Oxford / AstraZeneca vaccine will be approved by the end of the year: report

LONDON: The University of Oxford vaccine against Covid-19 is manufactured by AstraZeneca is likely to receive approval from the UK’s independent regulator by the end of this year, so that the rollout can begin in early 2021, according to a report in British media.
The Medicines and Healthcare Regulatory Agency (MHRA), which was formally entrusted by the UK government with the approval process last month after the shot proved ‘safe and effective’ against the novel coronavirus in human trials, is expected to approve the vaccine by December 28 or 29, after the final data was provided Monday, ‘The Daily Telegraph’ quoted sources from senior government leaders.
“Authorization by the MHRA also gives confidence to countries around the world.
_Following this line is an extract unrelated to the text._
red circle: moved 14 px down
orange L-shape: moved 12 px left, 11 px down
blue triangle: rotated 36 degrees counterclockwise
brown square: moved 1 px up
India has already produced more than 50 million AstraZeneca vaccines, ”the newspaper notes.
In India, the vaccine is being produced as part of a partnership with the Serum Institute of India.
Health officials in the UK hope that the approval of the Oxford shot will prove to be a “game changer”, making vaccines much easier to transport and administer compared to the Pfizer / BioNTech vaccine, which must be stored at very low temperatures.
The Oxford vaccine can be kept in normal refrigerators, but just like the Pfizer vaccine, it also requires two doses – with a three-week interval between the two doses for the Pfizer shots and a four-week interval for the Oxford / AstraZeneca vaccine.
The Oxford / AstraZeneca, AZD1222, vaccine takes longer to review by regulators because of differences in the efficacy rates found in different groups, ranging from 62 to 90 percent. However, a study released this week suggests that leaving a sufficient gap between doses is the most crucial way to increase efficacy, the paper reports.
Although the first batch of 4 million doses will be delivered from the Netherlands and Germany, most of the production will be in the UK.
Pharmaceutical giant AstraZeneca has said an additional 15 million doses of active ingredients are ready and can be bottled in a few days, the newspaper report adds.
The full order of 100 million doses, in addition to 40 million doses of the Pfizer jabs imported from Belgium, is believed to be enough to vaccinate the entire UK.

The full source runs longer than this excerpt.